Exercise description: Transcribe the lines from the start of the data below through the line with "Login (162, 19)", word for word and nothing more.

Dataset:
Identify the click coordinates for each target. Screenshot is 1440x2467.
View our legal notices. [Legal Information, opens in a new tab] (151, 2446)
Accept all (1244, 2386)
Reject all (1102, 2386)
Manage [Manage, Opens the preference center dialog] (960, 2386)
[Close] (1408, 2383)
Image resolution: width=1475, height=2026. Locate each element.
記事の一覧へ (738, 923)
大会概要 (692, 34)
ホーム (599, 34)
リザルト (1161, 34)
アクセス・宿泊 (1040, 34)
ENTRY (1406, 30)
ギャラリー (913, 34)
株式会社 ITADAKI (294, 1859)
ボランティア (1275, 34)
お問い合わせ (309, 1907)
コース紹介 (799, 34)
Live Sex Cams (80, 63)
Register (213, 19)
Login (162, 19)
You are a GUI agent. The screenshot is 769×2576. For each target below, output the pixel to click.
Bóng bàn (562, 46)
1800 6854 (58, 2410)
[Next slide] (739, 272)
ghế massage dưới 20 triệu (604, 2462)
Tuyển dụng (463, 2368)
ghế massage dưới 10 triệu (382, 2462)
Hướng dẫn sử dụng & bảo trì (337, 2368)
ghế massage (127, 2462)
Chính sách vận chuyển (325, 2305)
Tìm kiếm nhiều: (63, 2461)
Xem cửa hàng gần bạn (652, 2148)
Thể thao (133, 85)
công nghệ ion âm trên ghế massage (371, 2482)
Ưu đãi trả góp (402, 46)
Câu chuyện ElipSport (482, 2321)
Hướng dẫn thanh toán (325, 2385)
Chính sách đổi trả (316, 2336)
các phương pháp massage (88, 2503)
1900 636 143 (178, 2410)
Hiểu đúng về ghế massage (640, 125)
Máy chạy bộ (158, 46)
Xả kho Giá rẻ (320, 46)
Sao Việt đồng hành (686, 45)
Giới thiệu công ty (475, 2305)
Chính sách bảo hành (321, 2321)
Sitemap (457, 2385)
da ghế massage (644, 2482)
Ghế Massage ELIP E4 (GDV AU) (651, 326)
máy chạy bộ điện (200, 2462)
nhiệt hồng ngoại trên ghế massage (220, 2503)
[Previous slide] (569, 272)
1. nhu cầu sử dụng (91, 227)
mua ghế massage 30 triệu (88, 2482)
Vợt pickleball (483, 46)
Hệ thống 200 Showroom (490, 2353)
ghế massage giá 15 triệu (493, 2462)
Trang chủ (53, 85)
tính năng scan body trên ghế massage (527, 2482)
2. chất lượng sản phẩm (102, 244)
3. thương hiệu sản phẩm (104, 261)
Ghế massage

Response below:
Identify the click coordinates for each target. Screenshot is 1440x2467.
View our legal notices. [Legal Information, opens in a new tab] (151, 2446)
Accept all (1244, 2386)
Reject all (1102, 2386)
Manage [Manage, Opens the preference center dialog] (960, 2386)
[Close] (1408, 2383)
Image resolution: width=1475, height=2026. Locate each element.
記事の一覧へ (738, 923)
大会概要 (692, 34)
ホーム (599, 34)
リザルト (1161, 34)
アクセス・宿泊 (1040, 34)
ENTRY (1406, 30)
ギャラリー (913, 34)
株式会社 ITADAKI (294, 1859)
ボランティア (1275, 34)
お問い合わせ (309, 1907)
コース紹介 (799, 34)
Live Sex Cams (80, 63)
Register (213, 19)
Login (162, 19)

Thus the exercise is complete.